O yüz Türkan Saylan'ın yüzüdür.
Hiç yorulmaz mı? Nasıl hep böyle sakin ve sabırlı olabilir? Neden hiç öfkelenmez? Nasıl bunca çok tasarı gerçekleştirebilir? Nasıl bunca çok çözüm üretebilir?
Otuz yıl önce bu soruları sorardım. Onu tanıdıkça yanıtları buldum… Ona hiç rastlamamış, onu tanımamış, onunla çalışmamış olanlar da soruları yanıtlayabilir. Nasıl mı? İki kitaptan yola çıkarak… Biri kendi yazığı “At Kız” (Cumhuriyet Kitap) öteki Zehra İpşiroğlu’nun geniş kapsamlı söyleşisiyle ilerleyen “Yapıcılığın Gücü” ( Doğan Kitap)
Evreni bütünsel algılamak
Çocukluk anılarından kesitler verdiği “At Kız” kitabında Türkan Saylan, ilişkiler yumağını anlatıyor. Anne, baba, nine, kardeşler, komşular, komşu çocukları, sokak satıcılarıyla ama aynı sırada bahçe, çayır, ağaç, orman, çiçek, tüm hayvanlar, martılar, güvercinler, balıklar, deniz ve denizin getirdiği sürprizlerle, yıldızlarla , kitaplarla, doğanın ve insanoğlunun tüm değerleriyle kurduğu, var ettiği ilişkiler evrenini anlatıyor.

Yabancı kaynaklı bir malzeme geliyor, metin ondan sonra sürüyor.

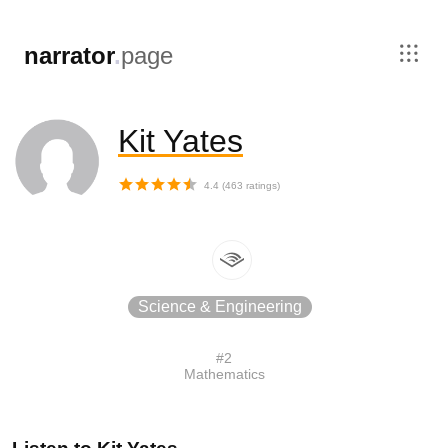
,
narrator
.
page
Kit Yates
4.4
(
463
ratings)
Science & Engineering
#
2
Mathematics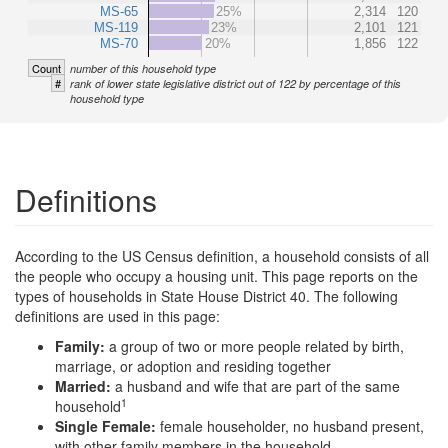
MS-65
25%
2,314
120
MS-119
23%
2,101
121
MS-70
20%
1,856
122
Count
number of this household type
#
rank of lower state legislative district out of 122 by percentage of this
household type
Definitions
According to the US Census definition, a household consists of all
the people who occupy a housing unit. This page reports on the
types of households in State House District 40. The following
definitions are used in this page:
Family:
a group of two or more people related by birth,
marriage, or adoption and residing together
Married:
a husband and wife that are part of the same
1
household
Single Female:
female householder, no husband present,
with other family members in the household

Kitap boyunca anlıyorsunuz ki, çocukluğundaki tüm bu ilişkiler yumağı, ona, sevginin en yüce erdem olduğunu öğretmiş... Anlıyorsunuz ki, ,"İnsan olma"da en büyük kaynak, yoksulluk ya da varsıllık değil, insanın iç dünyasıdır.
Yıldız kümelerine bakıp "Neden dünyaya geldim?" "Neden kız olmuşum?" sorularını soran, ayva ağcının her dalına farklı meyve ağaçlarının aşısını yapıp, ayva ağcının bir dalından erik, bir dalından ceviz, bir dalından elma, öteki dalından armut vermesini bekleyen ve düşleyen çocuğun , babasının işleri bozulduğunda ona destek olmaya, kardeşlerin tüm sorumluluğunu omuzlamaya hazır ortaokul öğrencisinin, kendisiyle ve çevresiyle bunca barışık olmasına şaşmamak gerek.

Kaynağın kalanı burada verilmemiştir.